Material for the task:
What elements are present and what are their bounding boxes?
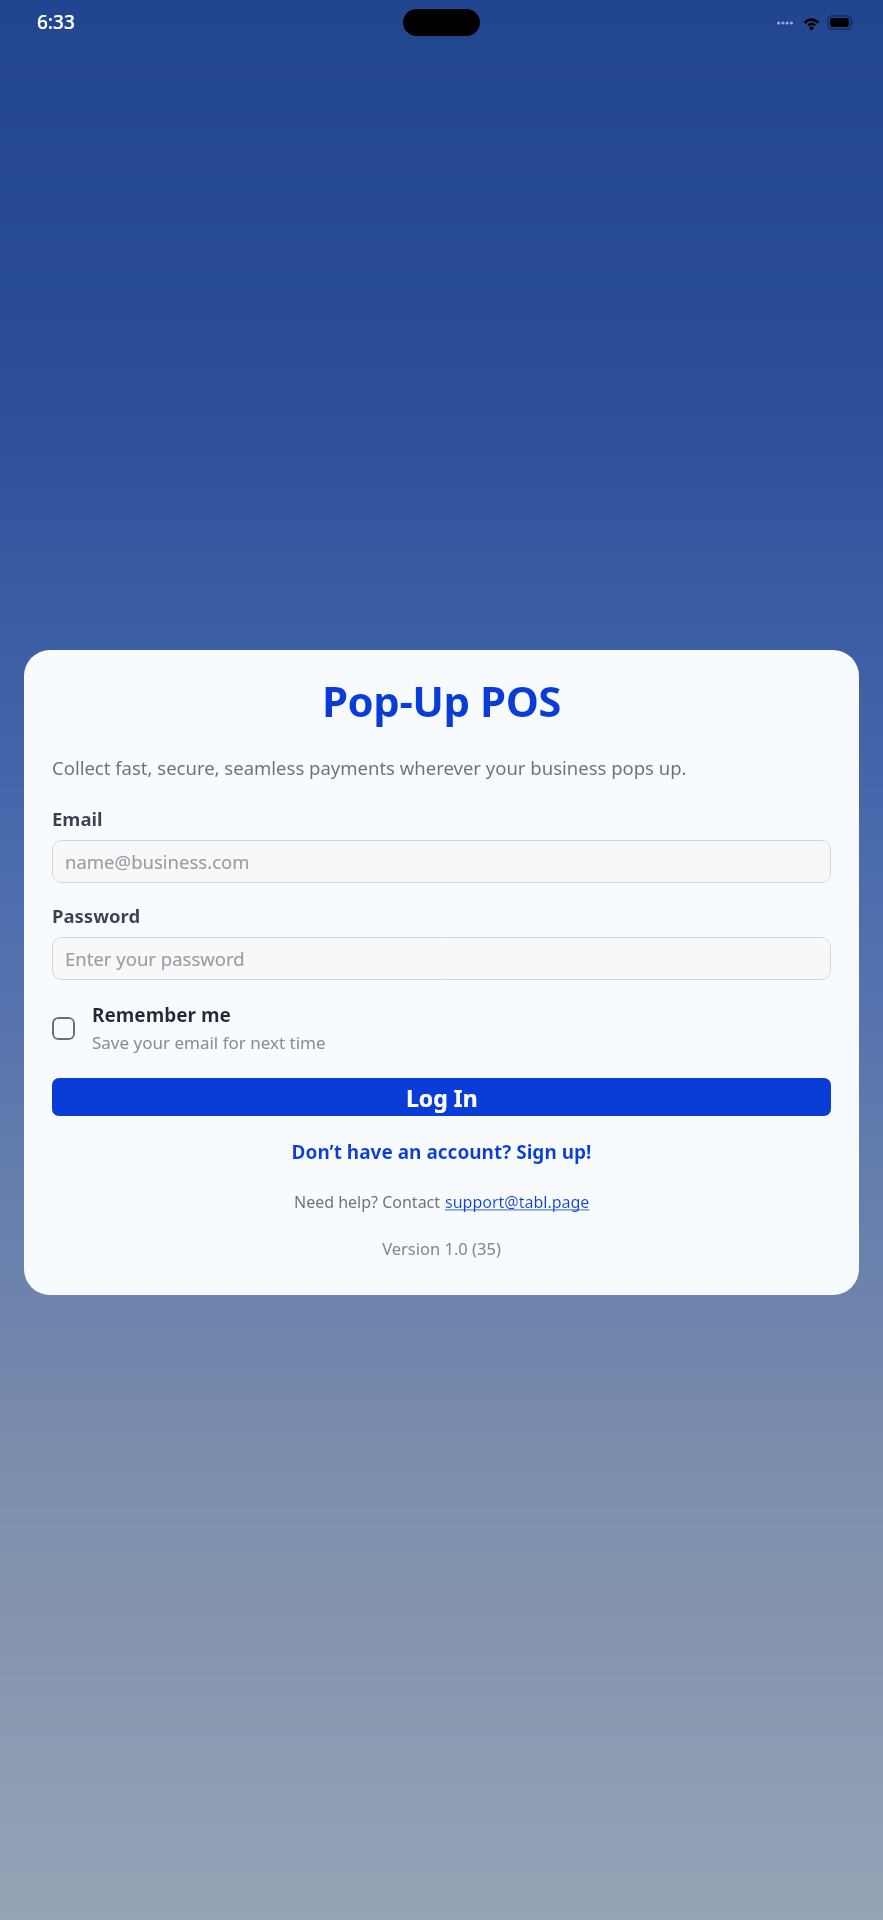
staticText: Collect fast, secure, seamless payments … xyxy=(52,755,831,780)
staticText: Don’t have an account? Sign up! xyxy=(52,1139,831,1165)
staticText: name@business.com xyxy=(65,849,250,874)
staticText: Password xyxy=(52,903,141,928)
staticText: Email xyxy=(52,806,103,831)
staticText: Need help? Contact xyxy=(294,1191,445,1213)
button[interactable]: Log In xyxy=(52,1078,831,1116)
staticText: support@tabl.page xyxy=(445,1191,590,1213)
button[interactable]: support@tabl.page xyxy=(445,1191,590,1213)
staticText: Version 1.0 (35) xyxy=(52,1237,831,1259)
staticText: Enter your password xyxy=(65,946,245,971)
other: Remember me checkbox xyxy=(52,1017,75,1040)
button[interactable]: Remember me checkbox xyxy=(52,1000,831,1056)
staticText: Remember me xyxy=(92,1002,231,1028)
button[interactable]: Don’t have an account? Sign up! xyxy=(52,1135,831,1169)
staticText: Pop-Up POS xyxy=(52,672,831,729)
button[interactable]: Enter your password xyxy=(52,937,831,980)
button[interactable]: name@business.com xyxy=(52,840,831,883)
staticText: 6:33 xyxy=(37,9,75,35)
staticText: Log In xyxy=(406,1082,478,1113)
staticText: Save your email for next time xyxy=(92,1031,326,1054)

What to do: After removing the pictures, restate the whole listing above word for word.

Response to the task:
What elements are present and what are their bounding boxes?
staticText: Collect fast, secure, seamless payments … xyxy=(52,755,831,780)
staticText: Don’t have an account? Sign up! xyxy=(52,1139,831,1165)
staticText: name@business.com xyxy=(65,849,250,874)
staticText: Password xyxy=(52,903,141,928)
staticText: Email xyxy=(52,806,103,831)
staticText: Need help? Contact xyxy=(294,1191,445,1213)
button[interactable]: Log In xyxy=(52,1078,831,1116)
staticText: support@tabl.page xyxy=(445,1191,590,1213)
button[interactable]: support@tabl.page xyxy=(445,1191,590,1213)
staticText: Version 1.0 (35) xyxy=(52,1237,831,1259)
staticText: Enter your password xyxy=(65,946,245,971)
other: Remember me checkbox xyxy=(52,1017,75,1040)
button[interactable]: Remember me checkbox xyxy=(52,1000,831,1056)
staticText: Remember me xyxy=(92,1002,231,1028)
button[interactable]: Don’t have an account? Sign up! xyxy=(52,1135,831,1169)
staticText: Pop-Up POS xyxy=(52,672,831,729)
button[interactable]: Enter your password xyxy=(52,937,831,980)
button[interactable]: name@business.com xyxy=(52,840,831,883)
staticText: 6:33 xyxy=(37,9,75,35)
staticText: Log In xyxy=(406,1082,478,1113)
staticText: Save your email for next time xyxy=(92,1031,326,1054)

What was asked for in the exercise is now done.